Re: Analyzing performance and memory consumption for boolean queries

Subject: Re: Analyzing performance and memory consumption for boolean queries
From: eks dev
Date: Wed, 24 Jun 2009 08:46:06 +0000 GMT
We've also had the same Problem on 150Mio doc setup (Win 2003, java 1.6). After 
monitoring response time distribution over time for couple of weeks, it was 
clear that such long running response times were due to bad warming-up. There 
were peeks short after index reload (even comprehensive warming-up did not 
help?! Maybe we did something wrong) ... We did not use relaod().   After 
loading index into RAMDisk the problems disapeared (proof that this was not 
gc() related). We have tried MMAP as well, but MMAP had the same problems (you 
cannot force OS to load as much as possible into RaM, will soon be possible ). 

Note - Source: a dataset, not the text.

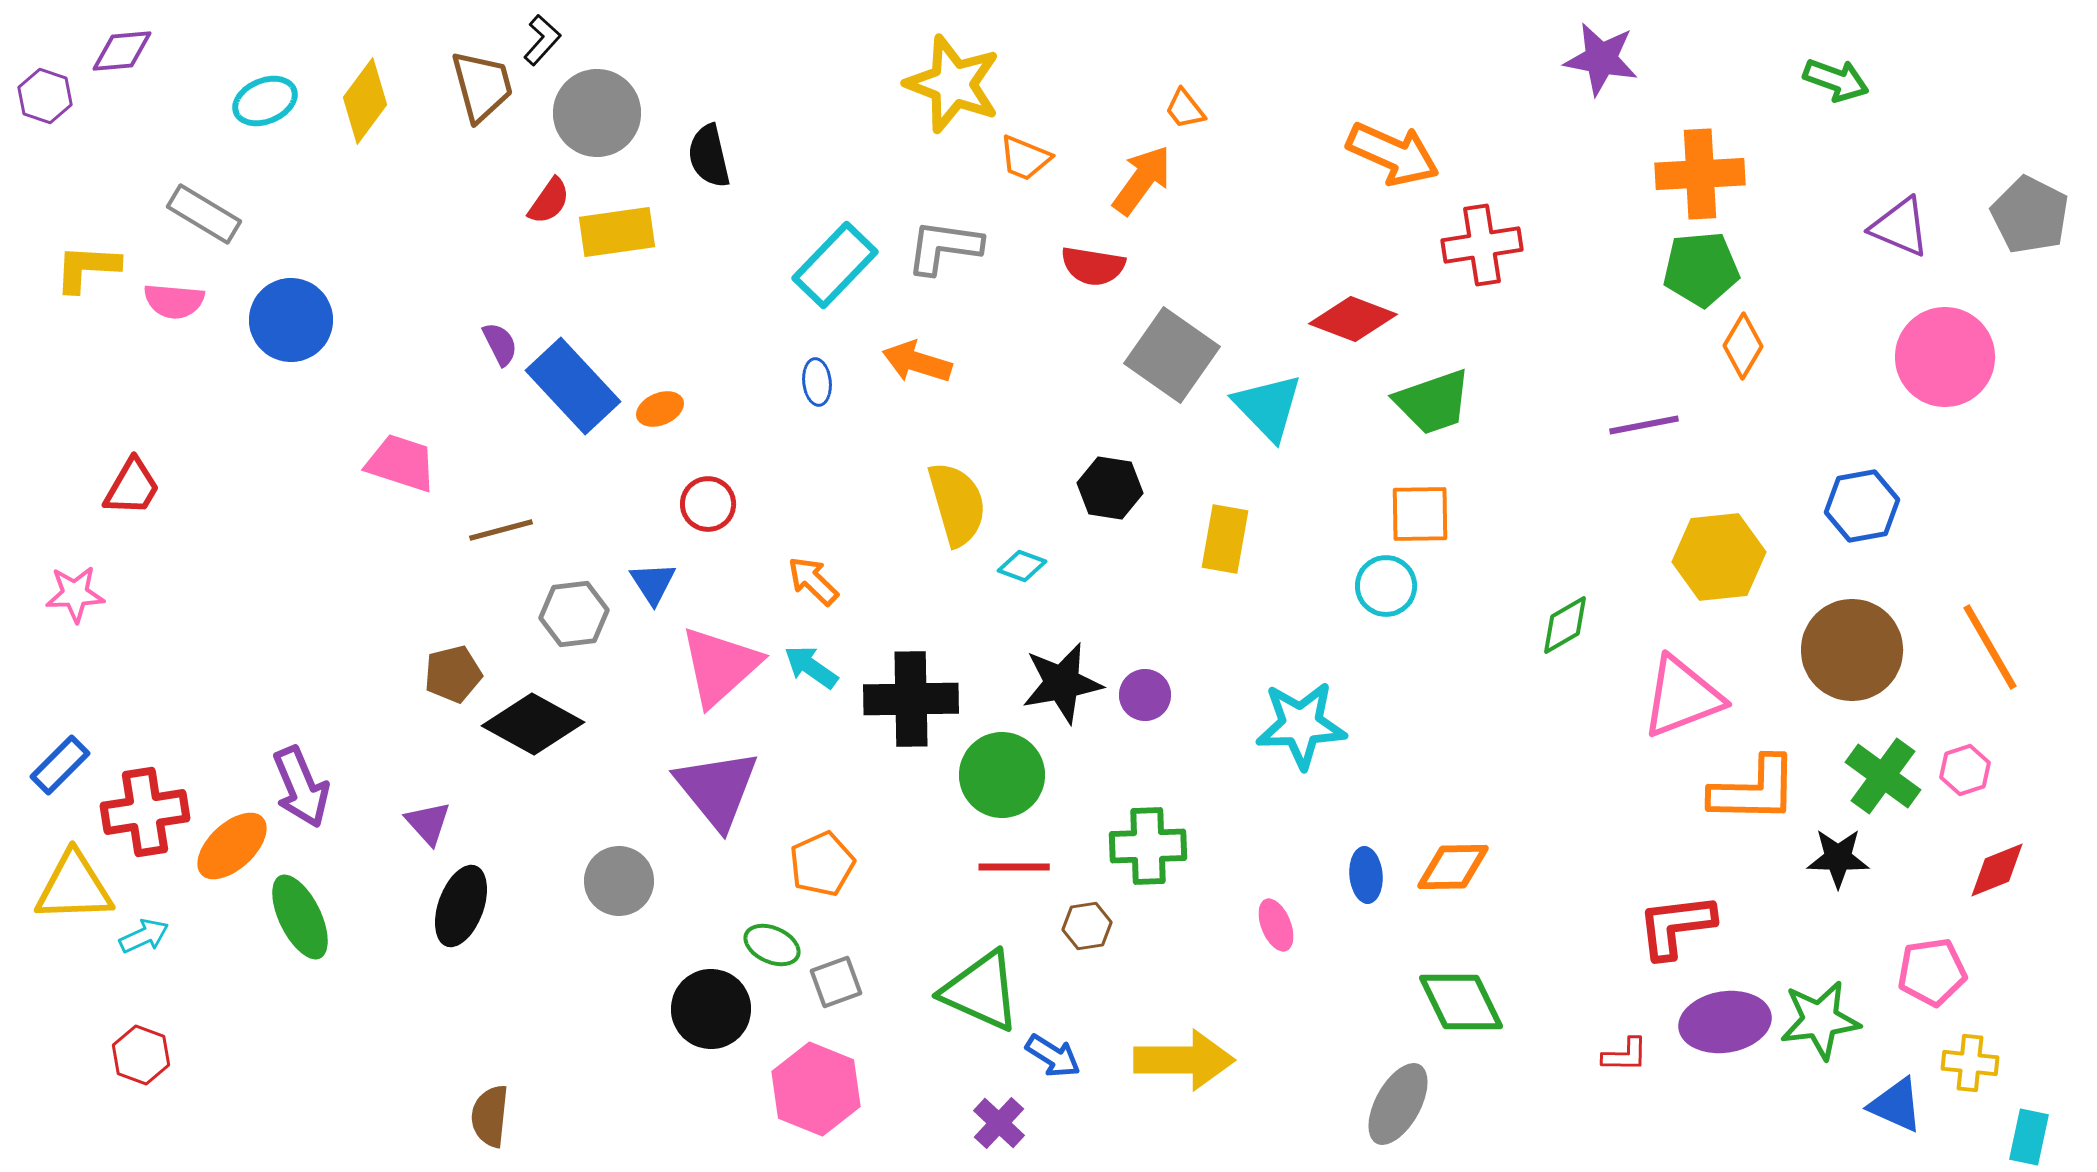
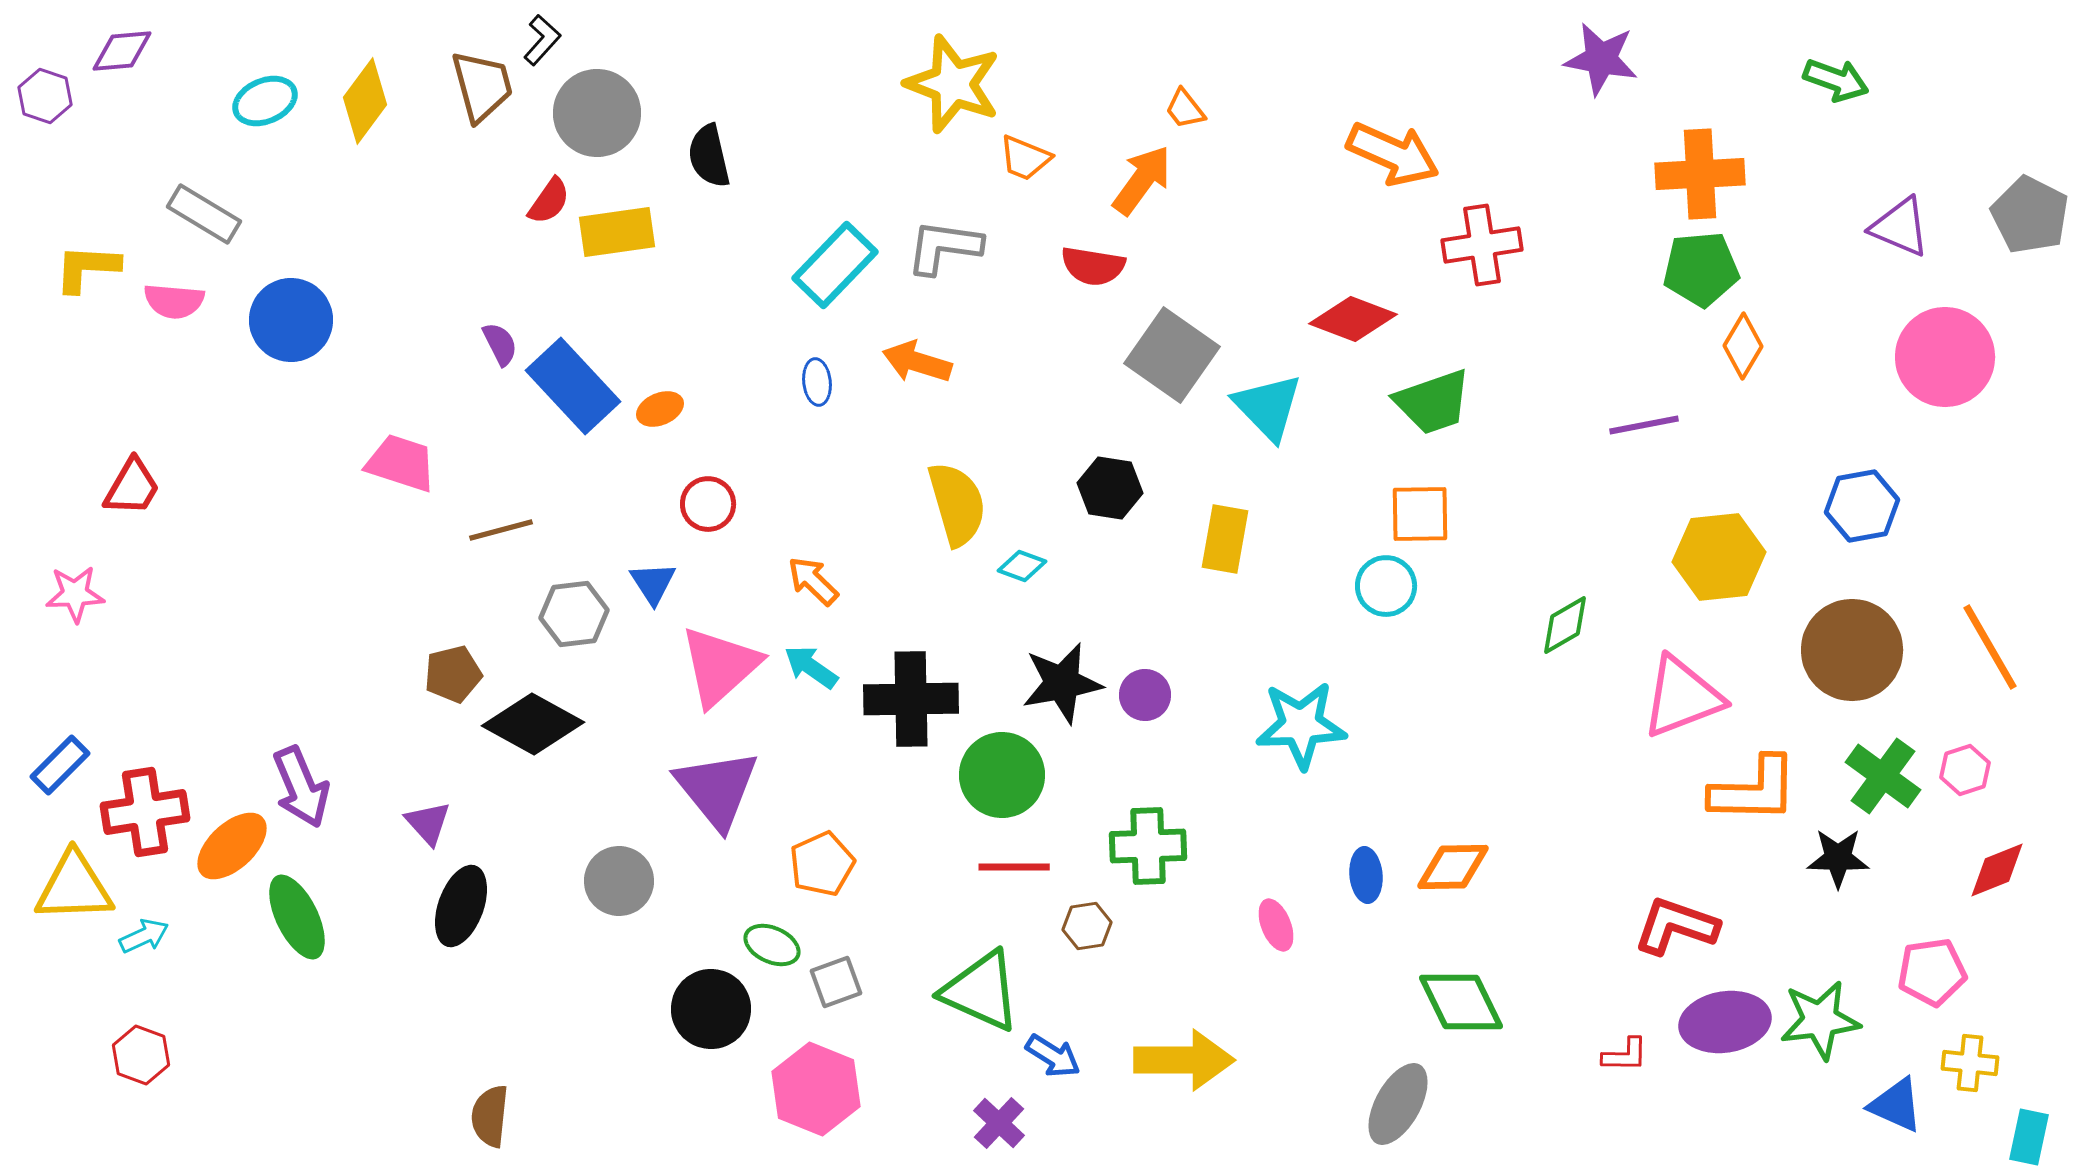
green ellipse at (300, 917): moved 3 px left
red L-shape at (1676, 926): rotated 26 degrees clockwise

What helped us a lot before "RAM luxury" was to give less memory to jvm in 
order to leave more for OS, lucene is fine with less memory.

remaining long runners happen selten, could be that these are due to the gc()...

as you do not care about scoring, I guess you set omitNorms() and omitTf() 
during indexing for all fields? If not, try this. It helps a lot 

good luck, 

> From: Uwe Schindler
> To: [email protected]
> Sent: Wednesday, 24 June, 2009 9:33:08
> Subject: RE: Analyzing performance and memory consumption for boolean queries
> > 1. For search time to vary from < 1 second => 20 seconds, the only
> > two things I've seen are:
> > 
> > * Serious JVM garbage collection problems.
> > * You're in Linux swap hell.
> > 
> > We tracked similar issued down by creating a testbed that let us run
> > a set of real-world queries, such that we could trigger these types
> > of problems when we had appropriate instrumentation on and recording.
> I had similar problems with our configuration, too. Suddenly sometimes the
> server even did not respond. The problem was (I think is the same here): the
> GC. The standard Java GC is not multithreaded, so if you have lots of
> traffic at some time, the JVM halts all threads and starts to GC, which can
> take very long time with so big heap sizes.
> On our server with indexes of similar disk space size (not documents), I
> changed the JVM options to use:
> -Xms4096M -Xmx8192M -XX:MaxPermSize=512M -Xrs -XX:+UseConcMarkSweepGC
> -XX:+UseParNewGC -verbosegc -XX:+PrintGCDetails -XX:+UseLargePages
> This also turns on GC debugging and the ParNewGC and ConcMarkSweepGC works
> much better here (but please do not simply copy these settings, read about
> them in the JVM docs, exact settings depend on your use-case!). I had no
> hangs anymore since this change. The JVM prints information about garbage
> collection to stderr (which you should study, there is a paper from sun
> about it). Our web server (Sun Java System Webserver 7.0, Solaris 10 x64)
> also reports the time used in complete for GC, during a server uptime of 11
> days it used about 4 hours to GC in parallel threads. This config works good
> with multiple CPUs, in our case, one could say: "one CPU is GCing the whole
> time" :-)
> There is also a howto on the lucid imagination page about different GCs and
> Lucene.
> Uwe